Friday’s huge job numbers showed how difficult predictions are, even for specialists. Not one of the economists polled by Bloomberg came close. Unemployment data is notoriously variable, and Tu Nguyen, who forecast that jobs would actually shrink, was not the only person to be shocked.

“Wow, we certainly did not expect this,” said Nguyen, an economist with the financial firm RSM Canada. “Despite all the talk about recession … we are certainly not in a recession right now if you look at the jobs numbers.”

Good for some bad for others

So are we getting a recession or not? People who are supposed to be in the know are still debating. The word stagflation keeps popping up, and last week U.S. billionaire Paul Singer warned of hyperinflation, a kind of price-growth-on-steroids that knocks an economy flat.
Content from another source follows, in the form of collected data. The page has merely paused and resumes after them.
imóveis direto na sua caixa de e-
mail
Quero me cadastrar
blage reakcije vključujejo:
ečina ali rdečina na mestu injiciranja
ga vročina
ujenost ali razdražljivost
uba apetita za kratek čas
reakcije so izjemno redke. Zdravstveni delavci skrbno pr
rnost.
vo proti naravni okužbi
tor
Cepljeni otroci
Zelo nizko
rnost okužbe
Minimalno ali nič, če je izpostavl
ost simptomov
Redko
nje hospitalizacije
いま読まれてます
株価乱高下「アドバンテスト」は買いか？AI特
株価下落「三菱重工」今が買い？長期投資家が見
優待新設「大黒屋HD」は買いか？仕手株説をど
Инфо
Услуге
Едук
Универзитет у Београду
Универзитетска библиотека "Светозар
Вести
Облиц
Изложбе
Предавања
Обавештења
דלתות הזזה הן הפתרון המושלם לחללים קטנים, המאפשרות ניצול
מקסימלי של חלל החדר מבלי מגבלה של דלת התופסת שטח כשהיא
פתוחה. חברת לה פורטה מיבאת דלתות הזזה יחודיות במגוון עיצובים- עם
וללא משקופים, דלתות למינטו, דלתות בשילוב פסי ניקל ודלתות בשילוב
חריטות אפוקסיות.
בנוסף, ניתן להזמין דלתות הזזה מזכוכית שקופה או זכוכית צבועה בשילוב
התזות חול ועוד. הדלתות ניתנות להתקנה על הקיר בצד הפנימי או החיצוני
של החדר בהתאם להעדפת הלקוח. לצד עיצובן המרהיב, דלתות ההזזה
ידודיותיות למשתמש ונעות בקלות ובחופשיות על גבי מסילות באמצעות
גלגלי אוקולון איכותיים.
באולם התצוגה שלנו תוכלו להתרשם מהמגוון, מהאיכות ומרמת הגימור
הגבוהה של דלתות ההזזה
At more moderate ranges, a preference for inflation or rising interest rates, depends, like Freeland, on which hat you are wearing. Borrowers dislike rate hikes, while workers, shoppers and savers dislike inflation. But since many Canadians are all of those things, it is hard to choose. 

For employers considering the need for layoffs, workers desperately trying to catch up with rising prices, for homeowners and market traders, the lack of clarity makes everything harder.

More jobs is generally good news for workers, and the Statistics Canada data showed wages were rising faster — now at a pace of 5.6 per cent. However, that’s still below current inflation, which is running at 6.9 per cent.

But the persistently strong economy signalled by employment data in both Canada and the U.S. seems to be warning us that inflation is not yet sinking back down to the two per cent target range.

CUPE members and supporters rally outside Queen’s Park in Toronto on Friday. If you predict inflation will stay high, expect more labour disputes as wage-earners struggle to catch up. (Carlos Osorio/CBC)

Canada’s next inflation data is still just more than a week away, but last month’s surge in gasoline prices after previous monthly declines could push the consumer price index higher. In the U.S., the most recent inflation number — core inflation, the type with volatile things like gas taken out — has continued to rise. 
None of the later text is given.